Kellar played defence for Team Canada in four Olympics, winning three golds and a silver. She was the oldest skater for Team Canada at the Vancouver Olympics, and one of only four women to play for Team Canada to play in each of the first four women's Olympic hockey tournaments.

She was also the first member of Team Canada's women team to become a mom. She has two sons, Owen and Zach.

Being a mother adds balance to her life because she has activities, schedules and responsibilities outside of her hockey career, she told Canadian Living magazine. It also allowed her to give extra focus her on-ice activities.

While winning the gold medal on home ice in Vancouver was a great way to cap her international hockey career, winning gold in 2002 may have offered her the best life lesson.

"In 2002, we lost every game to the U.S. leading into that final game. But as a group and as individuals, we were able to still believe in ourselves, even though a lot of people had given up," she says of the team's first golden victory. "The most important thing for us is to stay confident."

Kellar, who was born in Hagersville, Ontario, starred in both hockey and softball at the Ivy League school Brown University in Providence, Rhode Island. The psychology major has since been inducted into the school's athletic Hall of Fame.

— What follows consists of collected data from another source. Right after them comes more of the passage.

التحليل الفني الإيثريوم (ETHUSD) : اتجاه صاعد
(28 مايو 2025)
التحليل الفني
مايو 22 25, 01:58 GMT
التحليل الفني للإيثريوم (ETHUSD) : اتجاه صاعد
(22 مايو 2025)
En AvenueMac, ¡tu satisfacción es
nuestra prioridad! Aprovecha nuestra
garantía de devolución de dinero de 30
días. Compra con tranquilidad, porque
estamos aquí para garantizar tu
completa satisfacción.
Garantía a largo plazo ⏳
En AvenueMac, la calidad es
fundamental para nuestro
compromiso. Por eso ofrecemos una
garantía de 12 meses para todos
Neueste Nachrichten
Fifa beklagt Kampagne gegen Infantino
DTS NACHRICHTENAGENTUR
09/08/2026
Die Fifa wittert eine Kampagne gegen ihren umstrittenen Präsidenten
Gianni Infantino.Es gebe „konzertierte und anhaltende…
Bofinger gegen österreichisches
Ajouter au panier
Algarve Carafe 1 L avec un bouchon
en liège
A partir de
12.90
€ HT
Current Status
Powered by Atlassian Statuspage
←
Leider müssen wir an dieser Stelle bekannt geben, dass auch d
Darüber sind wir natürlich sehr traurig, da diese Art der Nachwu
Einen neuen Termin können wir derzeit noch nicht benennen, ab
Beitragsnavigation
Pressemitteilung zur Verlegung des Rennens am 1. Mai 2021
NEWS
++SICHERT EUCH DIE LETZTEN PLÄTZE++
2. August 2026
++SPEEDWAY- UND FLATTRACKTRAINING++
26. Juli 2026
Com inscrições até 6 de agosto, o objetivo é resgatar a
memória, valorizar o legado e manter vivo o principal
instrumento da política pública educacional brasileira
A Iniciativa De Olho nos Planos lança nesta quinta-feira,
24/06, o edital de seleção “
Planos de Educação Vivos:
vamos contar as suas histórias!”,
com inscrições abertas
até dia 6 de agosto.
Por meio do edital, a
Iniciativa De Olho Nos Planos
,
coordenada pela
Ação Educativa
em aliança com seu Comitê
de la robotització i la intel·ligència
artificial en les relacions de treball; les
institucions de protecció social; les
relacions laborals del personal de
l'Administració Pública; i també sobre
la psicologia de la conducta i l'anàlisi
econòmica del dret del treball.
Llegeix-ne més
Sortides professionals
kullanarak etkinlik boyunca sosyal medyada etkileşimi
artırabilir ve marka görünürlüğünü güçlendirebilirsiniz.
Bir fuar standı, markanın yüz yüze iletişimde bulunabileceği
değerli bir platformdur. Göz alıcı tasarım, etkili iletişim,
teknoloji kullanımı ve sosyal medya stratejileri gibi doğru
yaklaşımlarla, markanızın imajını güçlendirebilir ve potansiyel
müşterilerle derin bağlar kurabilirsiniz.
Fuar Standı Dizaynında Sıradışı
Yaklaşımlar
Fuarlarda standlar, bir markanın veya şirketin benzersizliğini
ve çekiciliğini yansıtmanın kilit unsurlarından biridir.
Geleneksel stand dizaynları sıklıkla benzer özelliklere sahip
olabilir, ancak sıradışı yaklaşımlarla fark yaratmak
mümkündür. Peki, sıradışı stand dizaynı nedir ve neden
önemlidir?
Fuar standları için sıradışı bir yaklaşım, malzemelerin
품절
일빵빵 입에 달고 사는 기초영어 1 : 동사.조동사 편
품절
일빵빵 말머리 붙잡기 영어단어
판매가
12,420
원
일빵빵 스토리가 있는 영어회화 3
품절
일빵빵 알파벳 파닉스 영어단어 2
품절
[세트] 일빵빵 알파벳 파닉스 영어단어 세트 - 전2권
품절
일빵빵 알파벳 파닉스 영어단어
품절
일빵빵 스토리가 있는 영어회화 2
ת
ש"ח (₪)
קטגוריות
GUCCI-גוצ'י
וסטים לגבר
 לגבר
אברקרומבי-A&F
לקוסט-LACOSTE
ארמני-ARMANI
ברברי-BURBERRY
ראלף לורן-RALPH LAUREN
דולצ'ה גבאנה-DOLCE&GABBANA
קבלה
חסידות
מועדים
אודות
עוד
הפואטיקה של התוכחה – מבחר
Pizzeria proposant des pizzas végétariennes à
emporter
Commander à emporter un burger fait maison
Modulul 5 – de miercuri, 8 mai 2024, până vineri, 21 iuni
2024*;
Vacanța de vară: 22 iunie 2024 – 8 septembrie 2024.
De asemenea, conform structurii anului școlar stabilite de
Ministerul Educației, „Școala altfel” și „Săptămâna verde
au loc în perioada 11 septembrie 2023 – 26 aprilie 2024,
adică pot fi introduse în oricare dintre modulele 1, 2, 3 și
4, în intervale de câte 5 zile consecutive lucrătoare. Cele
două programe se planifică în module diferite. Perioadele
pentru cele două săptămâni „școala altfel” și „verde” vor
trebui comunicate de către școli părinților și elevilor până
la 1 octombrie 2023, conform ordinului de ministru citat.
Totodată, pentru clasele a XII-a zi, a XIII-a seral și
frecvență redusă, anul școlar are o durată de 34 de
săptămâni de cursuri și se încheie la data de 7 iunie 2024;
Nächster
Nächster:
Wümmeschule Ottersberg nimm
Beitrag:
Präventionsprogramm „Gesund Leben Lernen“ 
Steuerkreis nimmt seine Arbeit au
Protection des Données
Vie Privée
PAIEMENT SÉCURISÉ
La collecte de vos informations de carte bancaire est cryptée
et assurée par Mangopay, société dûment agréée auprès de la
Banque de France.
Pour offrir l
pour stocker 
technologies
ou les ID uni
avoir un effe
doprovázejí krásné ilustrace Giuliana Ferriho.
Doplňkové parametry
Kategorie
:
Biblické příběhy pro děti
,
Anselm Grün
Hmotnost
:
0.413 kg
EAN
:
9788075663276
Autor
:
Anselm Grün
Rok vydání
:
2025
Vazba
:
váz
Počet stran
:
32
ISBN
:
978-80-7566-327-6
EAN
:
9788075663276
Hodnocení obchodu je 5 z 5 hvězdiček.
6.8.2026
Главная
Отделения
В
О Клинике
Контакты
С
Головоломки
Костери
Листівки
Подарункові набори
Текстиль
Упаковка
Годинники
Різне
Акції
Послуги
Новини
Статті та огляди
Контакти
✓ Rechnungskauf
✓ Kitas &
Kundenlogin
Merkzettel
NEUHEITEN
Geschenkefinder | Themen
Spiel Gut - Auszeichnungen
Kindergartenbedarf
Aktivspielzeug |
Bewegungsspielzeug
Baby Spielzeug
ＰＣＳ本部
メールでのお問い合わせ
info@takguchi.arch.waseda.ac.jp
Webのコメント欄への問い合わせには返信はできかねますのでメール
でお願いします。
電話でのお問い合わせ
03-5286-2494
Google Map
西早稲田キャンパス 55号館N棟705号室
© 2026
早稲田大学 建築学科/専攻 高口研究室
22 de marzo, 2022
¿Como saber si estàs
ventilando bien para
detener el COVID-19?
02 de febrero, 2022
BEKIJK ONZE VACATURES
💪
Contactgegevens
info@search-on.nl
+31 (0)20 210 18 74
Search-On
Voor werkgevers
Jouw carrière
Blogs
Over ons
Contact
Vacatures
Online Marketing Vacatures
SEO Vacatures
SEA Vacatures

She has since earned a Masters of Business Administration from Sir Wilfried Laurier University. She retired from the national team though continued to play hockey in Burlington. She is active on the motivational speaking circuit, including teaming with hockey teammate Cheryl Pounder in providing coaching presentations for management professionals.

Colleen Sostorics


Talk about an amazing storybook ending. Colleen Sostorics went from impossible dreams in small town Saskatchewan to striking gold on the biggest stage in the world.

Colleen Sostorics, who grew up in the farming community of Kennedy, Saskatchewan, capped her hockey career with an Olympic gold medal on home ice in the Vancouver 2010 Olympic games. The 30 year old then left the game at the very top of her profession.

"Having a chance to step on the ice at GM Place in front of the Canadian fans and get that gold medal with my teammates who had fought so hard all year, that's definitely a highlight of my career," she told the Regina Leader-Post.  "But, looking back at it, there have been so many other highlights that weren't necessarily involving gold medals. I think back to my days of playing minor hockey in Kennedy. When we got to that league final in bantam (she was the captain of the boys team), that was a huge deal, and the first time I ever wore the (Canadian) jersey in 1998 with the under-22 team, and my first chance on the senior team in 2001. There's a lot of milestones that are really important and things that I'll cherish and always remember.

"I couldn't ask for anything more. I don't know if you can top that as an athlete," she added. "I knew I was going to try to make this team and hopefully win a gold medal for Canada. Once that was accomplished it took a few months to think about it and decide. Four years is a long time until the next Olympics and I think that was kind of out of the question. Might as well hang 'em up now and see what's next."

"Of course it was a difficult decision but I know it's the right decision," said Sostorics, who retired as the third-highest scoring defender in Team Canada history. "I've had a really rewarding career. Now I'm just looking forward to what comes next, all the adventures and challenges that will go with the second stage of my life."


Sostorics is a three-time Olympic gold medallist (2002, 2006 and 2010) and a three-time world champion (2001, 2004 and 2007). In 139 games with the Canadian national team the defender scored 13 goals and 53 points.


Sostorics has a bachelor's degree in economics from the University of Calgary. She works the motivational speaking scene and returns to help her parents on the family farm. She plans to stay very involved in hockey and sports (she is a notable fastball and rugby player, too), be it as a coach or administrator.

"That's where my passion lies," said Sostorics. "I think we all know, all of us Canadians, this game gets in your blood. You can't ever leave it for good. It's the game I love and it has played such a major role in my life. I want to stay involved in some capacity and give back to a community that has given so much to me."